Create a React Teleprompter using the Web SpeechRecognition API

The above video is hosted on egghead.io.

In this post, we are going to build a teleprompter web application using the Web Speech API. In particular, we'll use the SpeechRecognition interface to build this app. The idea is that we'll be able to recognize the user's voice, match the words to a predefined script, and then automatically scroll to the next unspoken position.

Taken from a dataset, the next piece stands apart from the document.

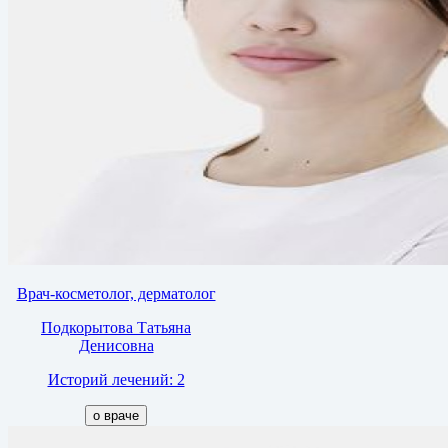
Врач-косметолог, дерматолог
Подкорытова Татьяна
Денисовна
Историй лечений: 2
о враче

NOTE: The above 🆓 video goes through all the content of this blog post step by step. You can find the code for this project on GitHub and you can play with it on CodeSandbox

Preview of Teleprompter

The following is a short animated GIF showing the result of what we will be building using native web technologies and JavaScript libraries.

Basic Application

The Teleprompter component that we'll start with is just a shell of what we will be building. To begin with, we are looping over the words passed to the component and displaying them in <span> elements, but eventually, we will want to wire up the SpeechRecognition API and auto-scroll the contents as the user speaks.

import React from 'react'
import styled from 'styled-components'

const StyledTeleprompter = styled.div`
    /* ... */
`

export default function Teleprompter({ words, progress, listening, onChange }) {
    return (
        <React.Fragment>
            <StyledTeleprompter>
                {words.map((word, i) => (
                    <span key={`${word}:${i}`}>{word} </span>
                ))}
            </StyledTeleprompter>
        </React.Fragment>
    )
}

Creating a `SpeechRecognition` Instance

The first thing we'll do is create an instance of SpeechRecognition. To do this, we'll create a recog reference using React.useRef hook, passing null.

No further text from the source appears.